- _Task goal_:
In your answer, set down the records below exactly as they stand, omitting pictures.

Collected data:
•••
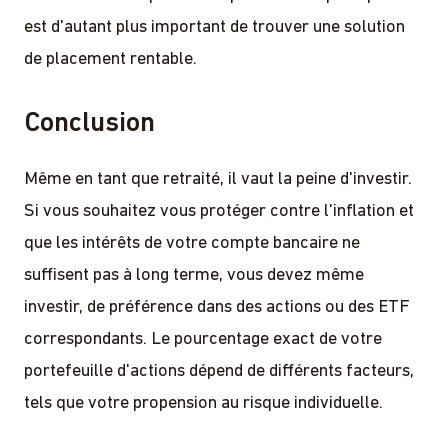
est d'autant plus important de trouver une solution
de placement rentable.
Conclusion
Même en tant que retraité, il vaut la peine d'investir.
Si vous souhaitez vous protéger contre l'inflation et
que les intérêts de votre compte bancaire ne
suffisent pas à long terme, vous devez même
investir, de préférence dans des actions ou des ETF
correspondants. Le pourcentage exact de votre
portefeuille d'actions dépend de différents facteurs,
tels que votre propension au risque individuelle.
•••
- _Task response_:
est d'autant plus important de trouver une solution
de placement rentable.
Conclusion
Même en tant que retraité, il vaut la peine d'investir.
Si vous souhaitez vous protéger contre l'inflation et
que les intérêts de votre compte bancaire ne
suffisent pas à long terme, vous devez même
investir, de préférence dans des actions ou des ETF
correspondants. Le pourcentage exact de votre
portefeuille d'actions dépend de différents facteurs,
tels que votre propension au risque individuelle.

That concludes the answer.